Re: Article: IBM wants to "clean up the license" of Linux

Richard B. Johnson (root@chaos.analogic.com)
Mon, 21 Dec 1998 09:08:25 -0500 (EST)


On 21 Dec 1998, Michael Shields wrote:

> In article <19981220154531.A17409@hazel>,
> Raul Miller <rdm@test.legislate.com> wrote:
> > Wait till products have been out for a while and only
> > sue the big-money makers.
>
> It doesn't work like that; you need to protect your patent against all
> infringers, or you can lose it.
> --
> Shields.
>

No. That's a Copyright. A Patent is yours for 17 years. You can ignore
it, give away rights, sell rights, assign it, etc., anything you want.

Someone may try to declare it as invalid, perhaps obvious, and use
your idea. In such cases both parties generally "agree to disagree" and
cross-license so both can use the invention.

There is too much misinformation about Patents going on here. This
comes about from the College influence where students are taught
that knowledge should be "free to everyone". This is a truly strange
idea considering that the typical College Student has to pay upwards
of $50,000 to obtain this "free knowledge"!

When you work in industry, a company may spend over a million dollars
in software development for some "simple" product.

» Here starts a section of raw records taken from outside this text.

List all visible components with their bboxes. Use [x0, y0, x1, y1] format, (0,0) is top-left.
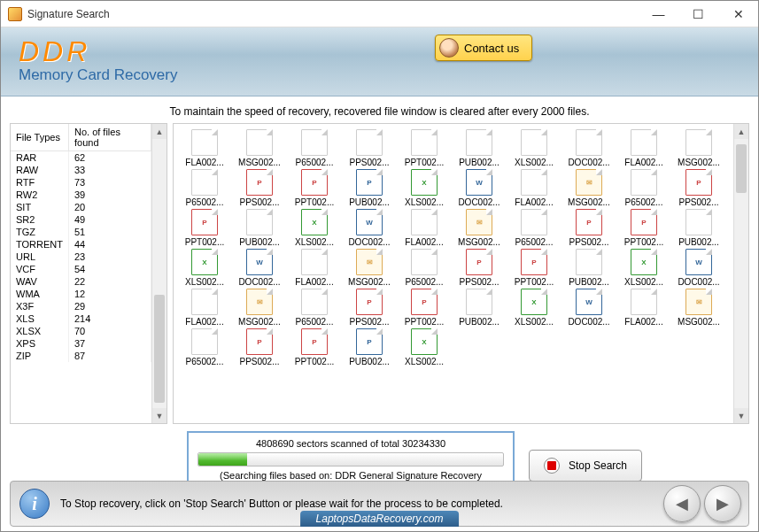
file-item[interactable]: PPPT002... — [177, 209, 232, 247]
file-item[interactable]: FLA002... — [616, 289, 671, 327]
scroll-down-icon[interactable]: ▼ — [734, 408, 748, 423]
table-row[interactable]: XLS214 — [11, 312, 151, 325]
file-item[interactable]: XXLS002... — [287, 209, 342, 247]
files-scrollbar[interactable]: ▲ ▼ — [733, 124, 748, 423]
file-item[interactable]: ✉MSG002... — [232, 289, 287, 327]
file-item[interactable]: XXLS002... — [397, 169, 452, 207]
file-item[interactable]: P65002... — [507, 209, 562, 247]
file-item[interactable]: FLA002... — [177, 129, 232, 167]
titlebar[interactable]: Signature Search — ☐ ✕ — [1, 1, 758, 27]
file-item[interactable]: PPPS002... — [671, 169, 726, 207]
file-item[interactable]: WDOC002... — [452, 169, 507, 207]
table-row[interactable]: XPS37 — [11, 337, 151, 350]
back-button[interactable]: ◀ — [663, 485, 701, 522]
file-item[interactable]: MSG002... — [232, 129, 287, 167]
file-label: FLA002... — [618, 317, 670, 327]
file-item[interactable]: XXLS002... — [616, 249, 671, 287]
file-item[interactable]: PPS002... — [342, 129, 397, 167]
scroll-up-icon[interactable]: ▲ — [152, 124, 167, 139]
file-item[interactable]: PPPT002... — [287, 328, 342, 366]
file-item[interactable]: PPPT002... — [616, 209, 671, 247]
file-item[interactable]: PPUB002... — [342, 169, 397, 207]
file-item[interactable]: PPPS002... — [562, 209, 616, 247]
file-item[interactable]: PPPT002... — [507, 249, 562, 287]
file-label: DOC002... — [453, 197, 505, 207]
table-row[interactable]: VCF54 — [11, 263, 151, 275]
file-item[interactable]: WDOC002... — [232, 249, 287, 287]
file-label: DOC002... — [673, 277, 724, 287]
file-item[interactable]: DOC002... — [562, 129, 616, 167]
file-item[interactable]: PUB002... — [452, 129, 507, 167]
file-item[interactable]: PPPT002... — [287, 169, 342, 207]
file-item[interactable]: WDOC002... — [671, 249, 726, 287]
file-item[interactable]: ✉MSG002... — [342, 249, 397, 287]
file-item[interactable]: ✉MSG002... — [562, 169, 616, 207]
file-item[interactable]: PPPS002... — [232, 328, 287, 366]
col-count[interactable]: No. of files found — [68, 124, 151, 151]
contact-us-button[interactable]: Contact us — [435, 35, 532, 61]
file-item[interactable]: XXLS002... — [177, 249, 232, 287]
file-item[interactable]: PUB002... — [452, 289, 507, 327]
file-item[interactable]: PPUB002... — [342, 328, 397, 366]
col-file-types[interactable]: File Types — [11, 124, 68, 151]
file-item[interactable]: P65002... — [287, 129, 342, 167]
file-item[interactable]: PUB002... — [562, 249, 616, 287]
file-item[interactable]: PPPS002... — [342, 289, 397, 327]
file-item[interactable]: XLS002... — [507, 129, 562, 167]
scroll-down-icon[interactable]: ▼ — [152, 408, 167, 423]
scroll-up-icon[interactable]: ▲ — [734, 124, 748, 139]
scroll-thumb[interactable] — [736, 144, 747, 193]
table-row[interactable]: RTF73 — [11, 176, 151, 189]
table-row[interactable]: URL23 — [11, 251, 151, 263]
table-row[interactable]: ZIP87 — [11, 350, 151, 362]
stop-search-button[interactable]: Stop Search — [529, 450, 642, 482]
table-row[interactable]: RAW33 — [11, 164, 151, 176]
progress-text: 4808690 sectors scanned of total 3023433… — [197, 438, 504, 449]
table-row[interactable]: XLSX70 — [11, 325, 151, 337]
file-item[interactable]: P65002... — [177, 328, 232, 366]
file-item[interactable]: FLA002... — [507, 169, 562, 207]
table-row[interactable]: X3F29 — [11, 300, 151, 312]
file-item[interactable]: P65002... — [177, 169, 232, 207]
table-row[interactable]: SR249 — [11, 213, 151, 226]
file-item[interactable]: P65002... — [397, 249, 452, 287]
file-item[interactable]: MSG002... — [671, 129, 726, 167]
close-button[interactable]: ✕ — [718, 1, 758, 27]
file-icon: P — [576, 209, 602, 235]
file-item[interactable]: P65002... — [287, 289, 342, 327]
table-row[interactable]: TGZ51 — [11, 226, 151, 238]
table-row[interactable]: WAV22 — [11, 275, 151, 288]
file-item[interactable]: PPT002... — [397, 129, 452, 167]
table-scrollbar[interactable]: ▲ ▼ — [151, 124, 167, 423]
file-item[interactable]: XXLS002... — [397, 328, 452, 366]
file-item[interactable]: ✉MSG002... — [671, 289, 726, 327]
maximize-button[interactable]: ☐ — [678, 1, 718, 27]
website-link[interactable]: LaptopsDataRecovery.com — [300, 511, 460, 527]
file-item[interactable]: P65002... — [616, 169, 671, 207]
scroll-thumb[interactable] — [154, 295, 165, 403]
file-item[interactable]: PUB002... — [232, 209, 287, 247]
table-row[interactable]: SIT20 — [11, 201, 151, 213]
table-row[interactable]: RW239 — [11, 189, 151, 201]
file-item[interactable]: FLA002... — [397, 209, 452, 247]
file-item[interactable]: FLA002... — [287, 249, 342, 287]
file-item[interactable]: XXLS002... — [507, 289, 562, 327]
file-item[interactable]: PPPT002... — [397, 289, 452, 327]
file-item[interactable]: WDOC002... — [342, 209, 397, 247]
file-item[interactable]: FLA002... — [616, 129, 671, 167]
file-item[interactable]: PPPS002... — [452, 249, 507, 287]
file-label: P65002... — [618, 197, 670, 207]
file-label: PPT002... — [618, 237, 670, 247]
file-icon: X — [631, 249, 657, 275]
file-item[interactable]: ✉MSG002... — [452, 209, 507, 247]
minimize-button[interactable]: — — [639, 1, 678, 27]
table-row[interactable]: RAR62 — [11, 151, 151, 165]
table-row[interactable]: TORRENT44 — [11, 238, 151, 251]
file-item[interactable]: FLA002... — [177, 289, 232, 327]
cell-type: TGZ — [11, 226, 68, 238]
file-item[interactable]: WDOC002... — [562, 289, 616, 327]
file-item[interactable]: PUB002... — [671, 209, 726, 247]
forward-button[interactable]: ▶ — [704, 485, 741, 522]
table-row[interactable]: WMA12 — [11, 288, 151, 300]
file-item[interactable]: PPPS002... — [232, 169, 287, 207]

They don't want
the competition to get off free and produce the same product without
having to incur the same kind of development costs. Therefore the
company that invested the money tries to patent as much "intellectual
property" as possible.

There are rules about what can be patented. You can't patent mathematics,
but you can patent an algorithm, presuming it passes the other tests such
as being non-obvious, etc. Software patents fall under the idea
of an algorithm, and are not really "software". The letters patent
application has to be stated in such a way that it is truly portable.

In other words, using 'mov ebx,ebx' as a NOP is not patentable.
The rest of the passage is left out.